C’est ici que le billet cesse d’être anecdotique. Il décrit moins une disparition de la traduction qu’une dévalorisation de son prix unitaire. Song écrit que la baisse des tarifs a touché l’ensemble du marché coréen de la traduction et l’explique par un double mouvement : multiplication des professionnels en concurrence et passage de la qualité à la quantité.

La formule est rude, mais elle rejoint une dynamique classique des économies de plateforme : quand la cadence devient la norme, tout ce qui ralentit la mise en ligne apparaît comme un coût à réduire.

Le signal le plus net est venu de WEBTOON lui-même. Le 25 septembre 2025, la plateforme annonçait la fermeture de son service Fan Translation, en expliquant que le maintien et l’évolution de cet outil étaient devenus insoutenables et qu’elle voulait réorienter ses investissements vers des domaines où son impact serait plus grand. La formule mérite attention : elle ne dit pas seulement qu’un service bénévole s’arrête ; elle indique que la traduction sort du registre communautaire pour revenir dans celui de l’allocation stratégique des ressources.

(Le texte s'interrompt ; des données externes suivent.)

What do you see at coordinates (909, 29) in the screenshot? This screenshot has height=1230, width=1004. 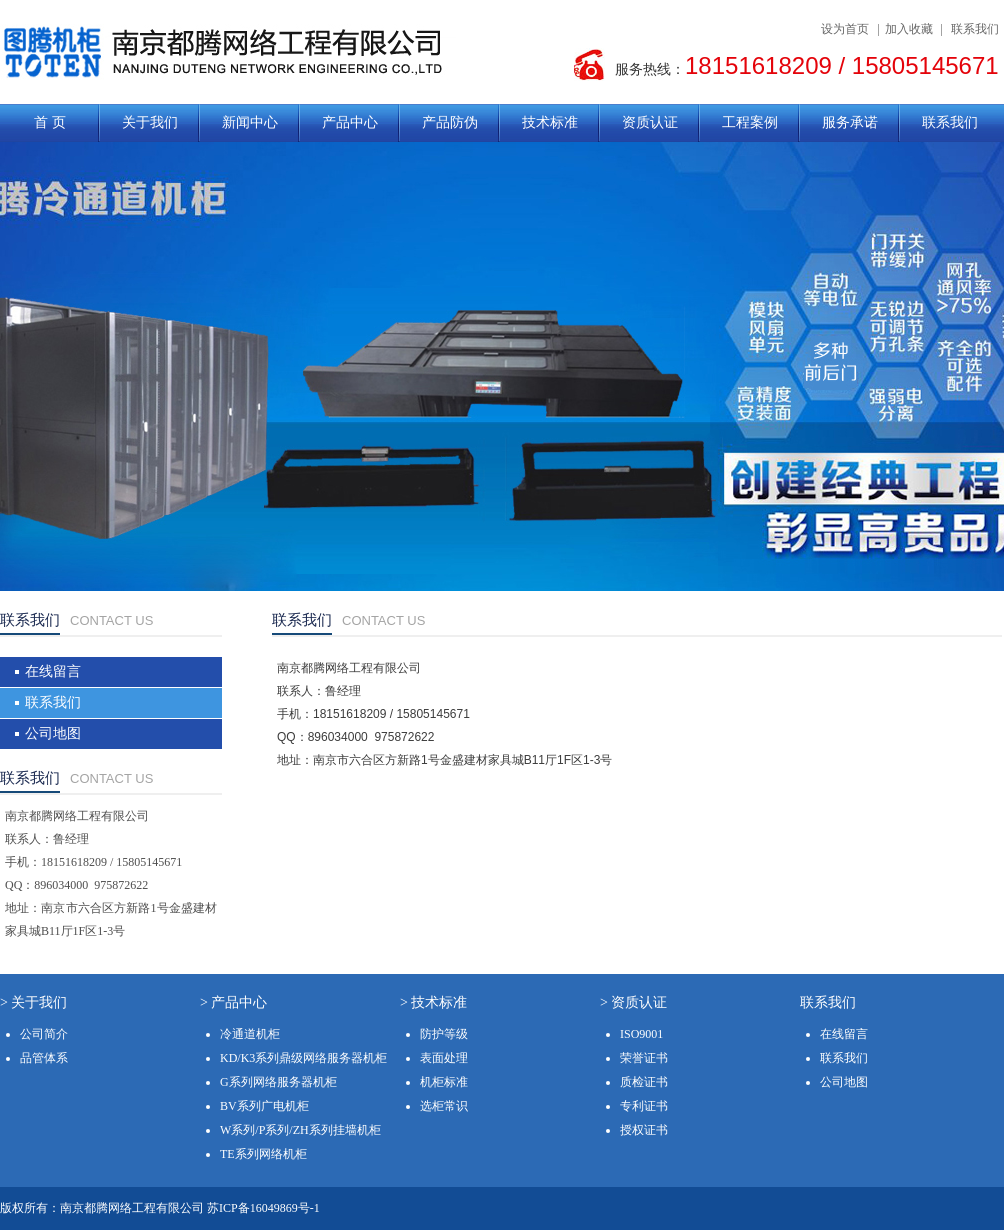 I see `加入收藏` at bounding box center [909, 29].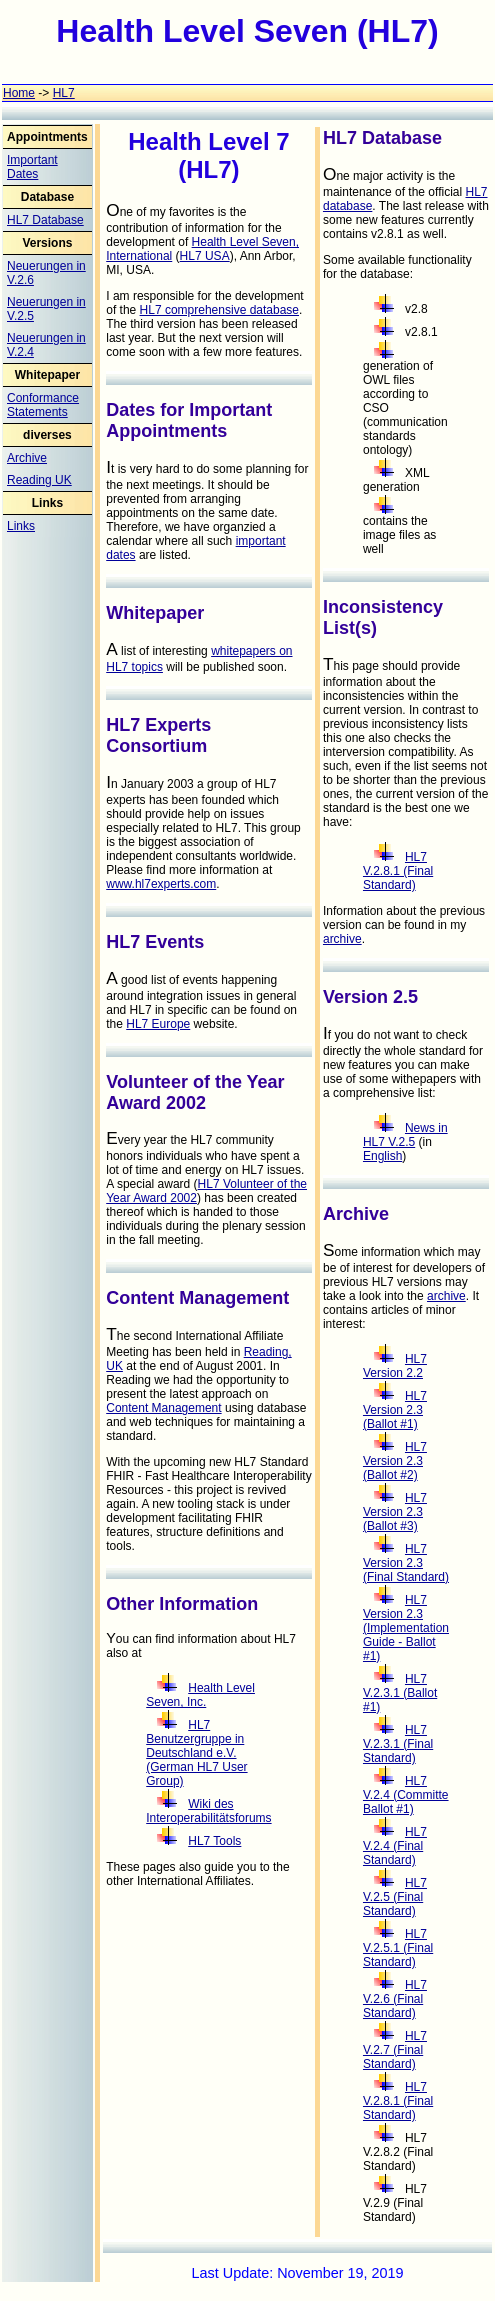 The height and width of the screenshot is (2301, 495). I want to click on HL7 Version 2.3 (Final Standard), so click(406, 1563).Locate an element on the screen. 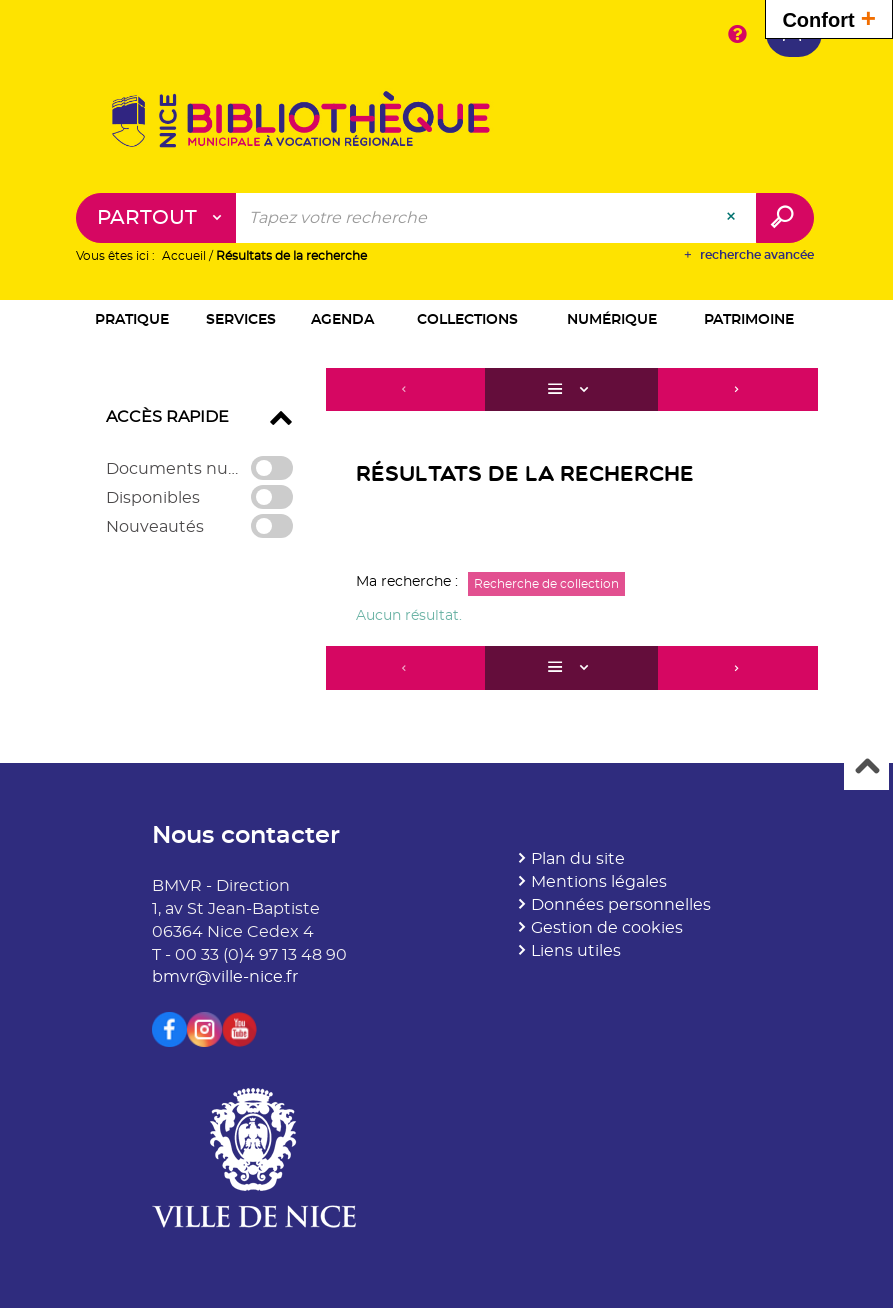 Image resolution: width=893 pixels, height=1308 pixels. Données personnelles is located at coordinates (621, 905).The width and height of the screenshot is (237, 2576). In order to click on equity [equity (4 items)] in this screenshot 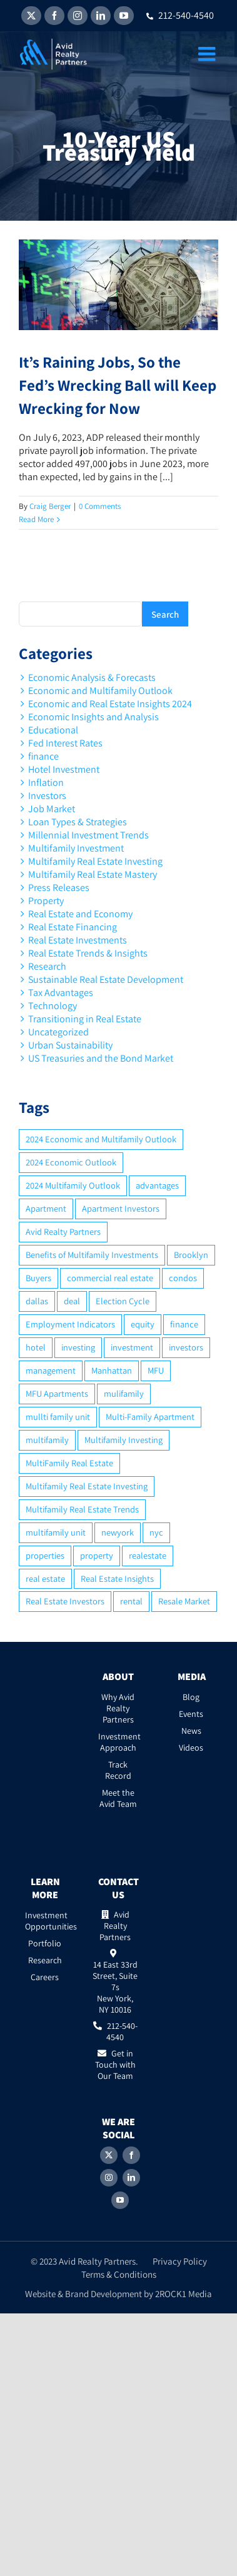, I will do `click(142, 1324)`.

L’IA comme accélérateur, non comme origine

L’automatisation n’a pas créé seule cette pression. Song insiste sur deux facteurs antérieurs à l’embrasement actuel : les coûts de l’expansion internationale et la quête de rentabilité. Mais l’IA change l’échelle du problème, parce qu’elle donne aux plateformes un argument productif immédiatement exploitable.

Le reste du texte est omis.